The pandemic has thrown cultural events and institutions into uncertainty, but some arts organizations have been trying to keep up with their regular calendars and offerings—very, very carefully. This week, the Bronx Documentary Center is launching the third edition of its Latin American Foto Festival, an annual event that highlights work from artists across Latin America and the Caribbean. Rather than hold an indoor exhibition, BDC will be taking the photos out to the community and displaying them as large-scale works on banners and in projections throughout the neighborhood.

Portrait of a dancing clown with the typical costume from the gang “Cuadrilla de Juquilita,” Coatepec, Veracruz, Mexico. They use their masks when they prefer not to reveal their identity. Veracruz, Mexico, 2016. © Luján Agusti. Courtesy of BDC.

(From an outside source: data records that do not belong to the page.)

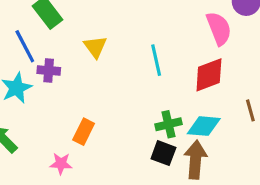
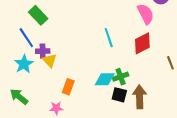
yellow triangle: (95, 47) -> (50, 60), moved
cyan diamond: (204, 126) -> (105, 79), moved

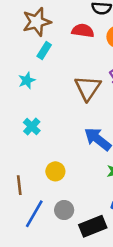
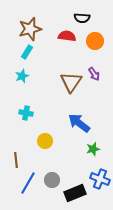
cyan rectangle: (44, 51) -> (27, 52), moved
cyan cross: (32, 127) -> (26, 113), turned -32
yellow circle: (55, 171) -> (45, 141), moved

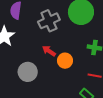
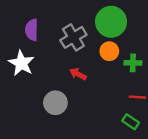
orange circle: (65, 61) -> (109, 51), moved

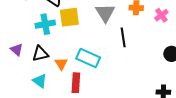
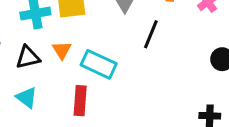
black line: (123, 37) -> (151, 34), turned 30
orange triangle: (61, 64) -> (62, 50), moved

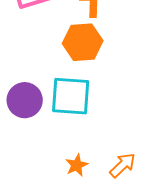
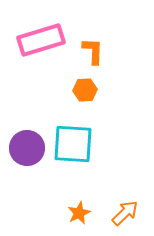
orange hexagon: (83, 42) -> (85, 90), size x0.6

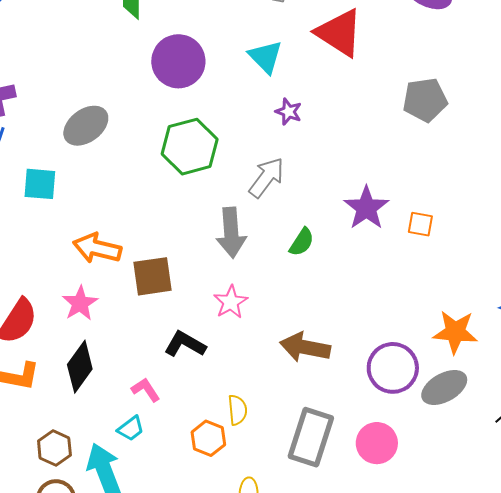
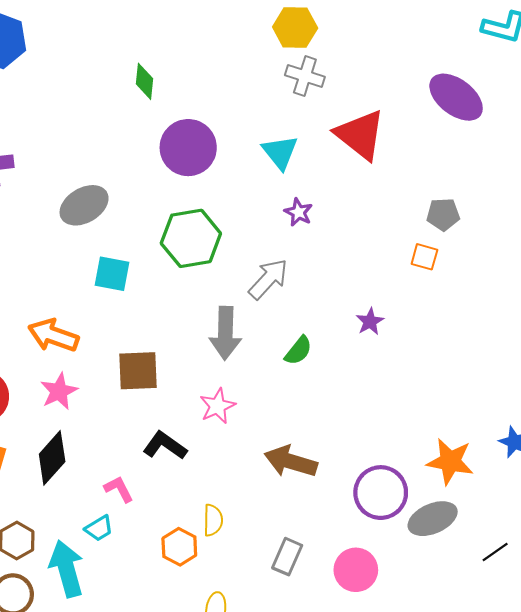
gray pentagon: (425, 100) -> (443, 214), size x0.7
cyan square: (40, 184) -> (112, 274), moved
purple star: (366, 208) -> (370, 322), size x0.6
orange square: (420, 224) -> (424, 257), moved
orange arrow: (97, 248) -> (53, 335), moved
gray rectangle: (311, 437) -> (287, 557), size x0.6

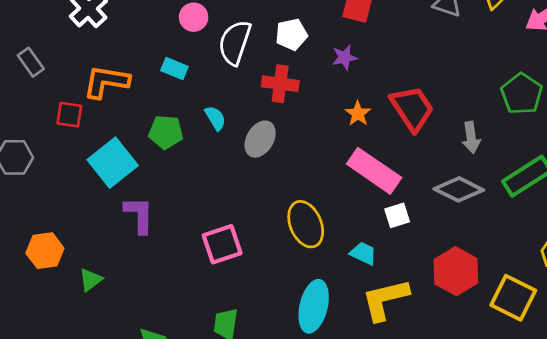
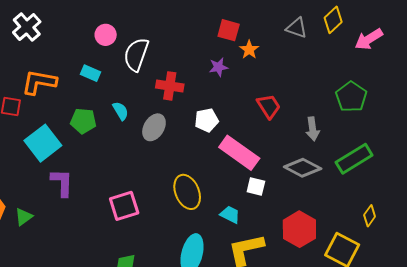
white pentagon: (291, 34) -> (207, 120), moved
red trapezoid: (412, 108) -> (269, 106), size x0.7
orange star: (358, 114) -> (249, 50), moved
white square: (397, 215) -> (256, 186), turned 30
green triangle: (91, 280) -> (24, 217), moved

The show, which opens today, July 23, will run until August 2. Afterward, it’ll move to an online exhibition. This year’s featured photographers span the globe and include artists from Puerto Rico, Colombia, Brazil, Mexico, Venezuela, Chile and Argentina. Many of them have focused on social issues or cultural figures who are often overlooked in society. Luisa Dörr, who is based in Brazil, is showing images that offer a peek into the little-known life of cowgirls on Brazilian rodeos, while the San Juan photographer Adriana Parrilla is exhibiting a variety of photos that examine Afro-Puerto Rican identity and heritage in “Trigueña: Soy Negra.” The photographer Eric Allende chronicles uprisings in Chile, while Luján Agusti has interrogated colonization and history of syncretism in her portraits of Payasos de Coatepec, or clowns from Veracruz.

Other artists include Leo Goldstein, whose images of 1950s Spanish Harlem will be shown on the fence in front of the BDC building, and César Rodríguez, whose black-and-white images of the indigenous community of La Montaña in Guerrero, Mexico, will be shown at the 151st Street community garden. A few projections will bring more images to public view: Adriana Loureiro Fernández, who has explored upheaval in Venezuela, will be projected on BDC’s back patio every night and Jorge Panchoaga’s intimate look at Colombia’s Nasa indigenous communities will be projected on 151st Street and Courtlandt Ave.

In addition to format changes to address COVID-19, the festival will include photographs that speak to the effect the virus is having across Latin American regions. Covid Latam, an 18-person collective of people working in three Latin American countries, will shine a light on how individuals are dealing with the world health crisis.

Much of the festival can be viewed through a safe, socially distanced walk or viewers can wait until it goes up online. Several virtual workshops, panel discussions, and workshops will coincide with the festival. You can find additional information here.

Xoquito is a twelve year old horse. He’s a family member. Dry Campos shares her life with the horse in the same way others do with a dog or a cat. She has been riding horses since childhood. For her the bond between both is stronger than with humans. © Luisa Dörr. Courtesy of BDC.

“Self portrait with my mother. Together we do the daily exercise of accompanying, guiding and caring for our- selves. We have adopted new forms, routines and rituals to live together and respect each other in this new way of coexisting. Chile has been under strict lockdown for more than 3 months.” Santiago, Chile. © Tamara Merino / Covid Latam. Courtesy of BDC.